The cold spell, bringing below-zero temperatures and snowfalls of up between 10 and 40 cm, also affected the northern half of France and Belgium.
In Britain, London's main Heathrow airport was closed as British Airways (BA) and other airlines cancelled up to 800 flights.
A Cyprus Airways airliner slipped off the runway at Heathrow airport Monday, but all passengers escaped unharmed, the airport authorities said.
The plane was the last to land at Heathrow Monday before the airport was closed to traffic due to severe weather conditions.
London's City airport was closed, while Gatwick and Stansted operated at reduced capacity.
Forecasters have said there will be more snow over the next two days, affecting mainly southeast England, Wales and Scotland in what they said were the heaviest snowfalls since 1991.
Drivers and users of the rail network were warned to undertake only essential journeys as the ambulance service said it would only respond to "life-threatening" call-outs.
Authorities said an estimated six million people failed to make it to their place of work, as thousands of schools remained closed.
Trading at the London Stock Exchange (LSE) was at the third of its normal level.
Two climbers died on Mount Snowdon, in Wales, police said. The bodies of the two brothers were found after mountain rescue crews and the Royal Air Force were alerted late Sunday.
In London, all bus services were cancelled and only one out of 11 Underground (Tube) services were running. The buses carry six million passengers a day, and 3 million journeys are made daily on the Tube.
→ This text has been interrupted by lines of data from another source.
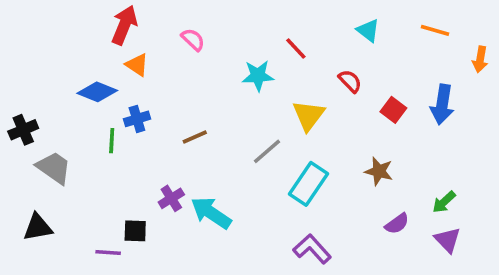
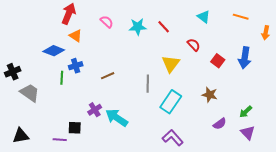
cyan star: (258, 76) -> (138, 27), moved
gray line: (267, 151) -> (148, 84), turned -48
black triangle: (38, 227) -> (21, 136), moved

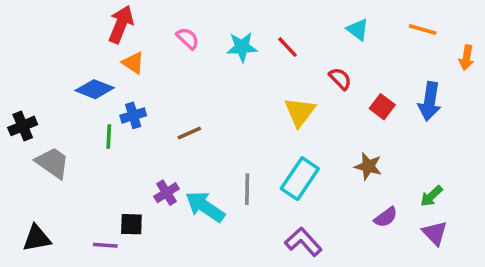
gray line: (148, 84) -> (247, 189), moved

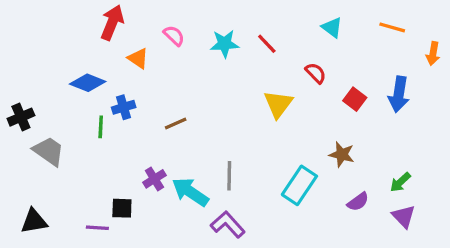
orange triangle: (133, 63) -> (138, 58), moved
cyan rectangle: (300, 179) -> (299, 185), moved
purple L-shape: (303, 242) -> (228, 225), moved

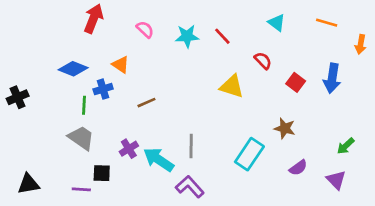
orange triangle: (138, 58) -> (121, 65), moved
yellow triangle: (278, 104) -> (232, 86), turned -50
gray trapezoid: (49, 151) -> (81, 138), moved
green arrow: (400, 182) -> (346, 146), moved

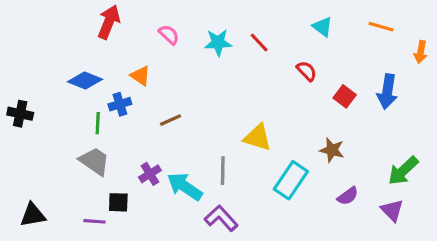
yellow triangle: (232, 86) -> (258, 137), moved
black cross: (18, 97) -> (20, 114), turned 35
green arrow: (346, 146) -> (403, 171), size x1.5

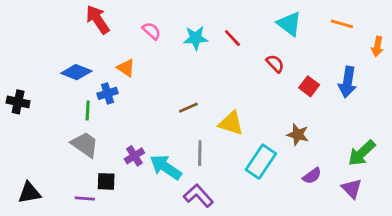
red arrow: (109, 22) -> (98, 20), turned -56
cyan triangle: (322, 27) -> (289, 24), size x1.4
brown line: (171, 120) -> (188, 108), moved

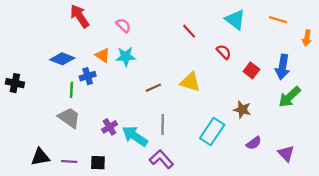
cyan star: (196, 38) -> (126, 57), moved
yellow triangle: (231, 123) -> (190, 82), moved
green arrow: (362, 153) -> (289, 97), moved
black square: (106, 181) -> (98, 163), moved
black triangle: (29, 193) -> (40, 157), moved

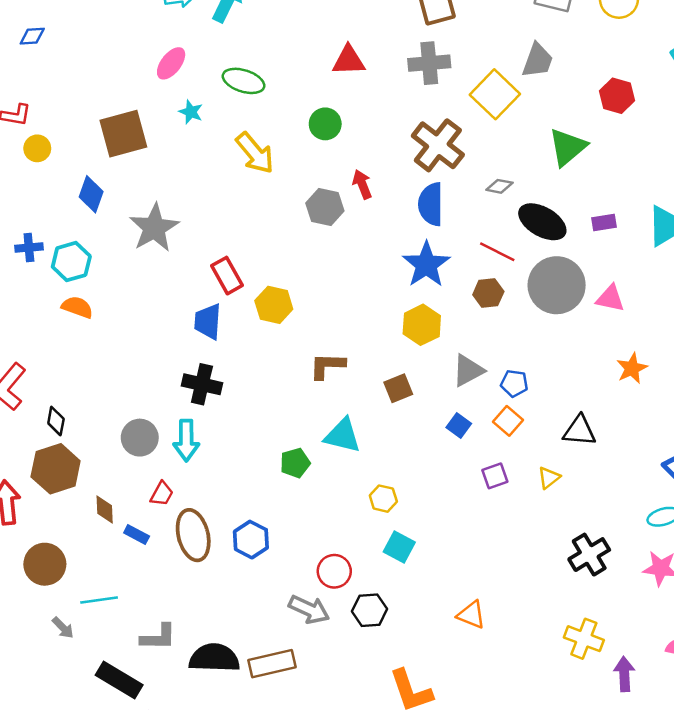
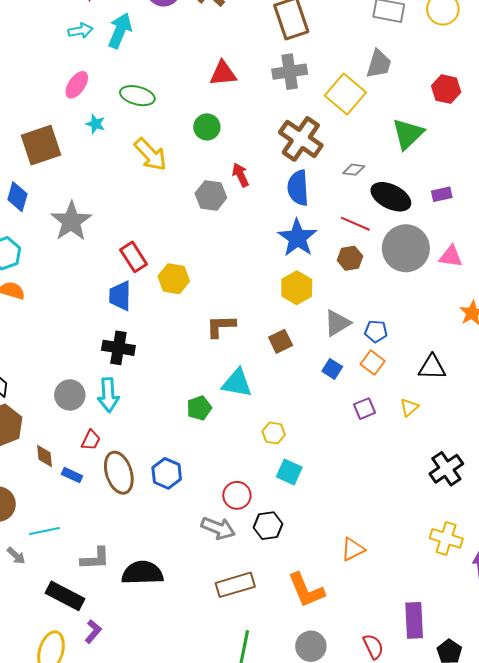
orange triangle: (471, 615) -> (353, 549), moved, turned -45
brown rectangle: (272, 664) -> (235, 585), moved

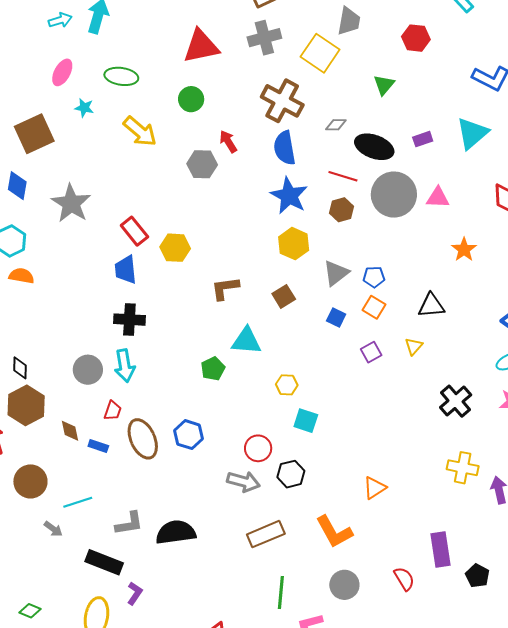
red triangle: (223, 73) -> (201, 46), size x1.4
green triangle: (408, 134) -> (384, 85), size x0.7

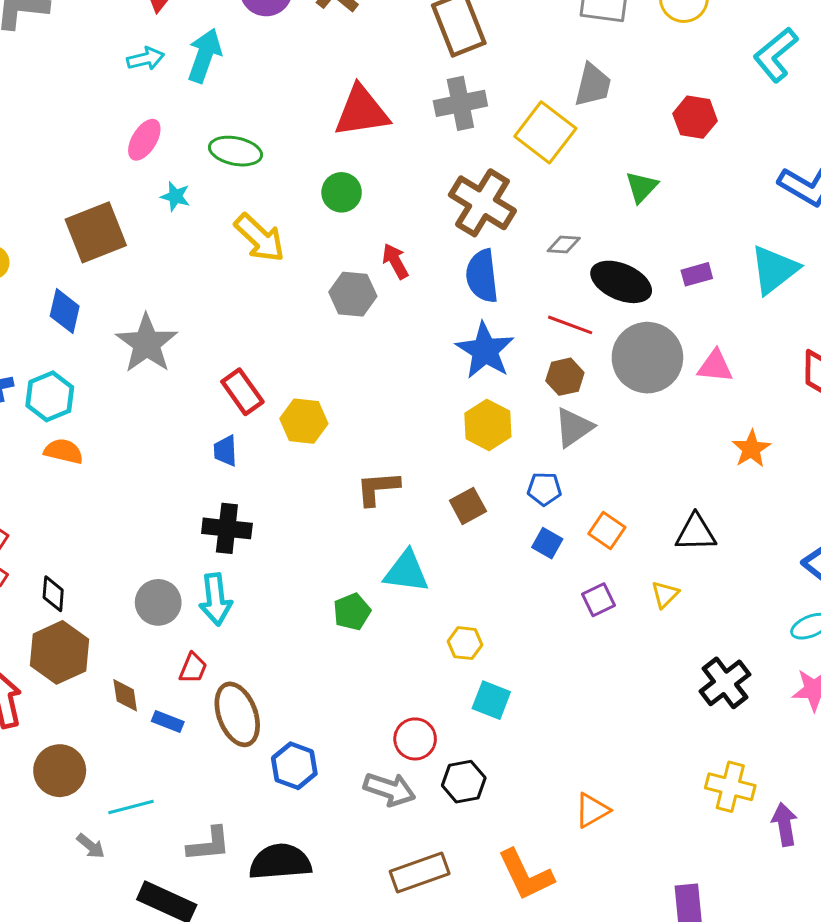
blue trapezoid: (126, 270) -> (225, 451), size x0.7
gray triangle: (336, 273) -> (574, 427), moved
blue pentagon: (374, 277) -> (544, 489), moved
blue hexagon: (189, 435) -> (294, 766), moved

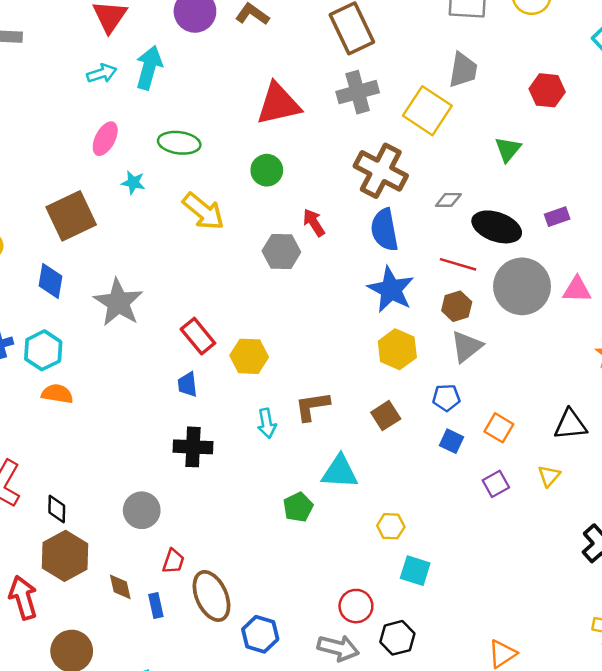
cyan arrow: (216, 599) -> (267, 423), moved, size x0.7
blue rectangle: (168, 721) -> (156, 606), turned 60

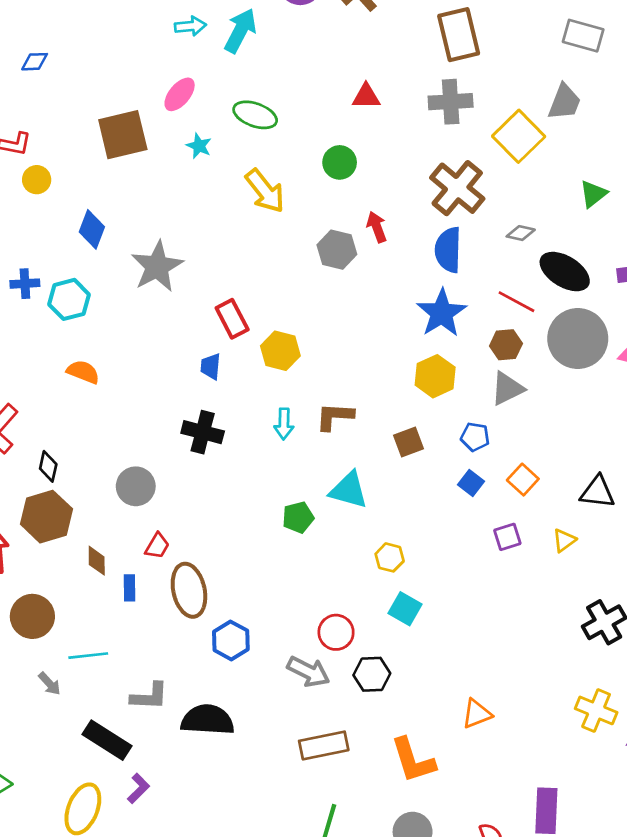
red triangle: (278, 104) -> (366, 97), size x0.6
brown square: (71, 216) -> (123, 135), moved
orange semicircle: (57, 394) -> (83, 372), moved

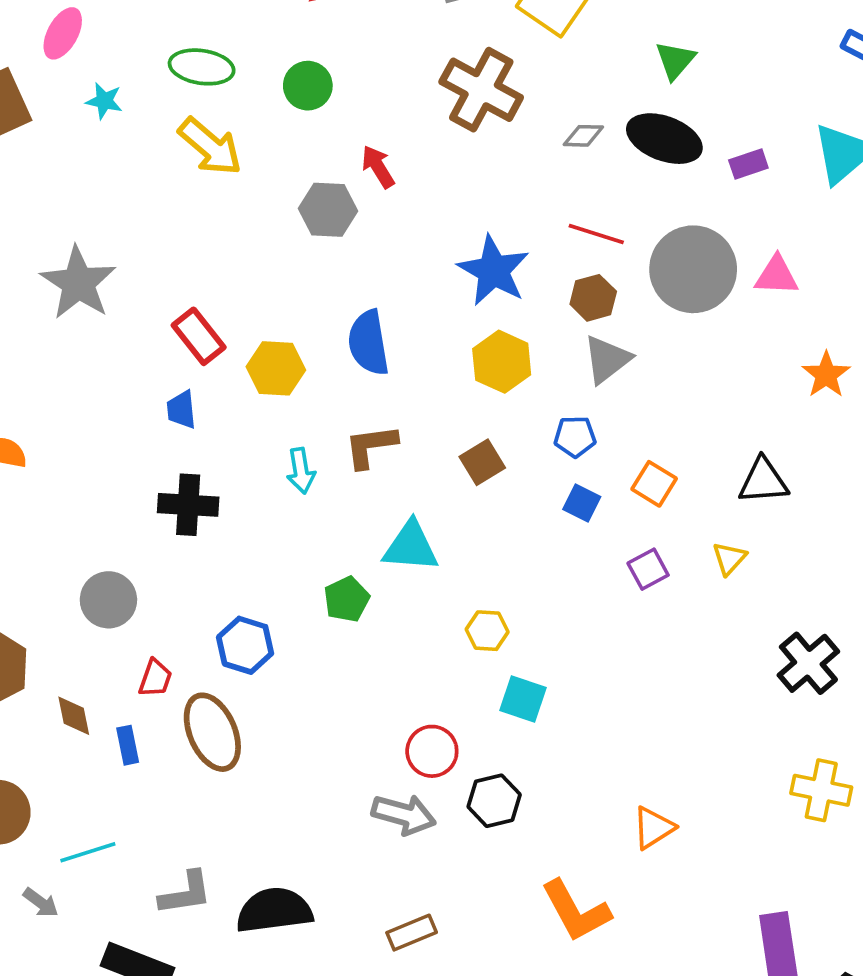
green ellipse: (255, 115) -> (202, 67), moved
blue semicircle: (448, 250) -> (369, 343), moved
black ellipse: (565, 272) -> (664, 139), moved
blue hexagon: (231, 640) -> (245, 645), moved
brown rectangle: (324, 745) -> (412, 933), moved, size x0.7

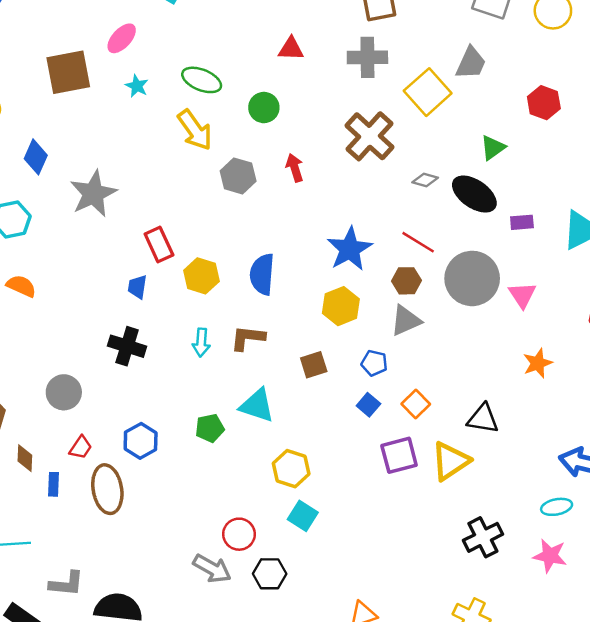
gray hexagon: (328, 210) -> (238, 176), moved
pink triangle: (777, 276) -> (522, 295), turned 40
yellow triangle: (729, 558) -> (450, 461), size x1.8
purple square: (648, 569) -> (399, 455), size x1.5
yellow hexagon: (487, 631) -> (291, 469), size x1.4

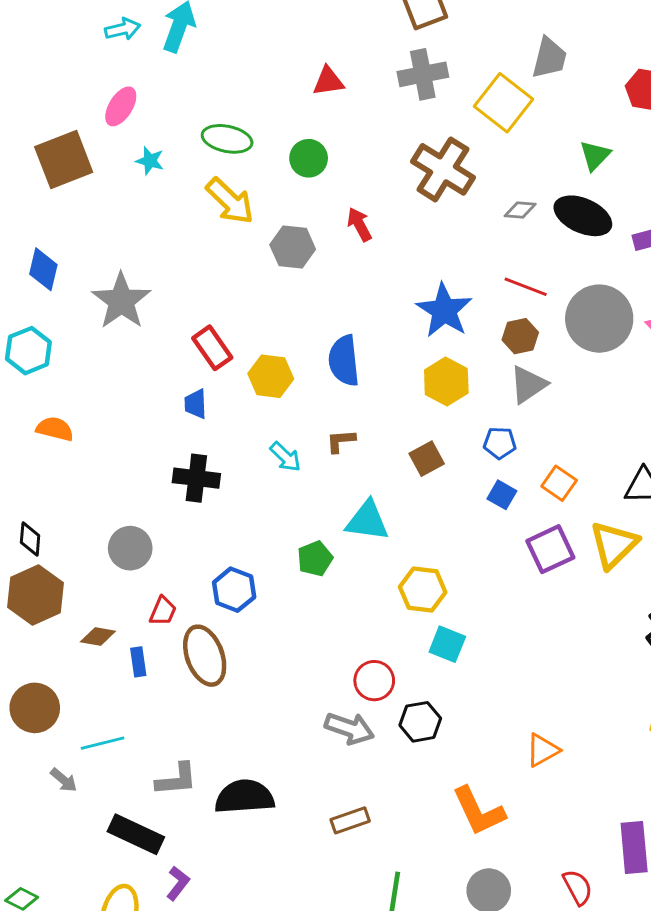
brown L-shape: (248, 338) -> (341, 441), size x0.7
cyan arrow: (201, 342) -> (285, 457), turned -40
brown diamond: (25, 458) -> (98, 637), turned -72

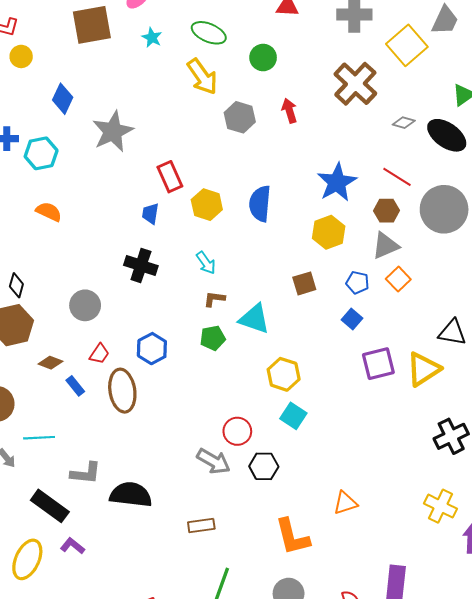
brown L-shape: (341, 441) -> (214, 299), moved
orange square: (559, 483) -> (398, 279), moved
blue rectangle: (138, 662) -> (75, 386), turned -42
purple L-shape: (178, 883) -> (73, 546), turned -100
Schoolchildren, however, enjoyed snowball fights as some people took to skiing in London shopping streets. Most shops, however, remained closed.
"Such a widespread coverage of snow has not been seen in the UK since February 1991 when there was extensive and heavy snowfall between February 7 and 9," said Helen Chivers, a forecaster with the Meteorological Office.
Conditions would get worse over the next 24 hours as more wintry weather arrived from northern France, she said.
Heavy snowfalls were reported from eastern Britain as temperatures fell below zero, bringing the risk of icy roads. Scotland was also bracing itself for severe weather.
In France, the hazardous conditions caused traffic jams of more than 225 km on motorways into Paris and slowed traffic to a crawl in the city itself.
Bus traffic in some Paris suburbs was reported at a standstill because of the snowfall, which totalled up to 5 cm in some locations.
BFM television reported that 15 to 25 percent of scheduled short- and medium-haul flights were cancelled at the city's two main airports, which also reported average delays of about 30 minutes.
As temperatures rose above freezing, the snow turned into freezing rain, making driving conditions more hazardous.